[Records drawn from a dataset]

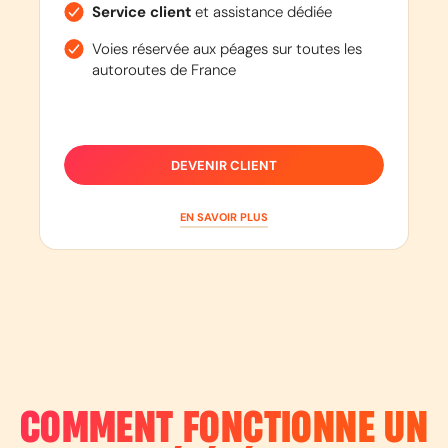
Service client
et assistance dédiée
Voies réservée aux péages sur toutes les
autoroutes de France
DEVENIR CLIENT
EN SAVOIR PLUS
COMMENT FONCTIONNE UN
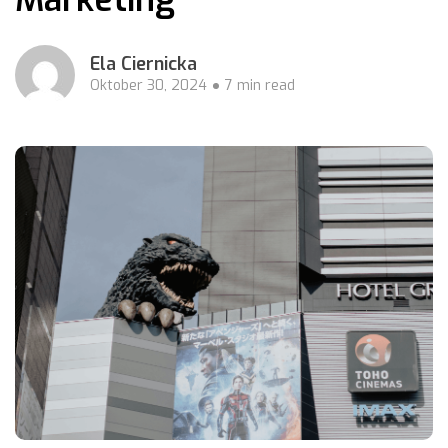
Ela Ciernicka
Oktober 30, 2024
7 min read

---

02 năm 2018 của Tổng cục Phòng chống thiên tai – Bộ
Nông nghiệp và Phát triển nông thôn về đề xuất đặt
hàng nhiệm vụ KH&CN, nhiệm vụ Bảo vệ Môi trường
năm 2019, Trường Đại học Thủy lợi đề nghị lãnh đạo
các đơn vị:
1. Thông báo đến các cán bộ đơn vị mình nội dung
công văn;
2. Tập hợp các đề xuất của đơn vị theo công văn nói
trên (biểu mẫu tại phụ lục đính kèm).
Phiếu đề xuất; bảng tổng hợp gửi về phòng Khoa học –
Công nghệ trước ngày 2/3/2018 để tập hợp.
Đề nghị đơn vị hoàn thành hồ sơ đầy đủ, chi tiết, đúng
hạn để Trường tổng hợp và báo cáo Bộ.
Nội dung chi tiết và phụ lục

---

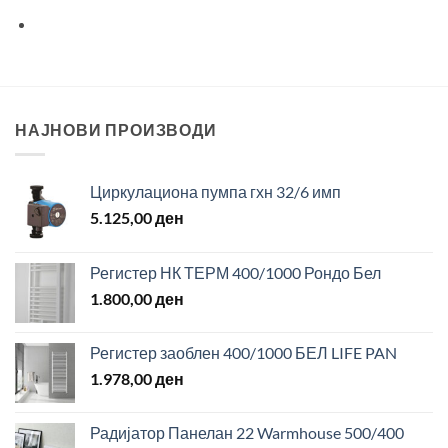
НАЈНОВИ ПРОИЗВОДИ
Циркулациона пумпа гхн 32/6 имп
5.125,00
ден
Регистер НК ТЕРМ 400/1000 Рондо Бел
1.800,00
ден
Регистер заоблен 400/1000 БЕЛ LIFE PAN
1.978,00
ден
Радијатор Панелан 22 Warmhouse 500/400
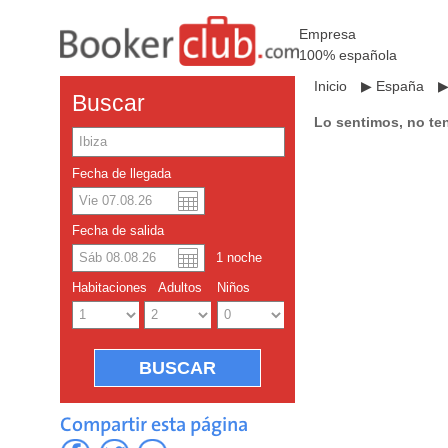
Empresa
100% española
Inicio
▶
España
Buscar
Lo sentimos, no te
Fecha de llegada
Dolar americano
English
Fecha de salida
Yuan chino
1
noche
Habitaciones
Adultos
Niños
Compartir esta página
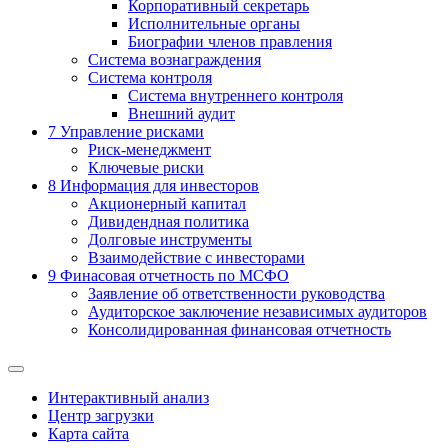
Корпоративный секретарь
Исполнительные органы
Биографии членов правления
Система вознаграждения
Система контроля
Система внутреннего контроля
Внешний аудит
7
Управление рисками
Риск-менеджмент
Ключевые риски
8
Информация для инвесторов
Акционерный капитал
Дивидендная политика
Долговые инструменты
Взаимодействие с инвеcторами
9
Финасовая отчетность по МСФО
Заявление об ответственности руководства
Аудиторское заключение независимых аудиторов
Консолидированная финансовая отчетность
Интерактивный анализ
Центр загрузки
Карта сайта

» **Exercise directions**: Working from the records above, write out verbatim only the lines from the line containing "Исполнительные органы" through the line containing "Центр загрузки".

» **Your response**:
Исполнительные органы
Биографии членов правления
Система вознаграждения
Система контроля
Система внутреннего контроля
Внешний аудит
7
Управление рисками
Риск-менеджмент
Ключевые риски
8
Информация для инвесторов
Акционерный капитал
Дивидендная политика
Долговые инструменты
Взаимодействие с инвеcторами
9
Финасовая отчетность по МСФО
Заявление об ответственности руководства
Аудиторское заключение независимых аудиторов
Консолидированная финансовая отчетность
Интерактивный анализ
Центр загрузки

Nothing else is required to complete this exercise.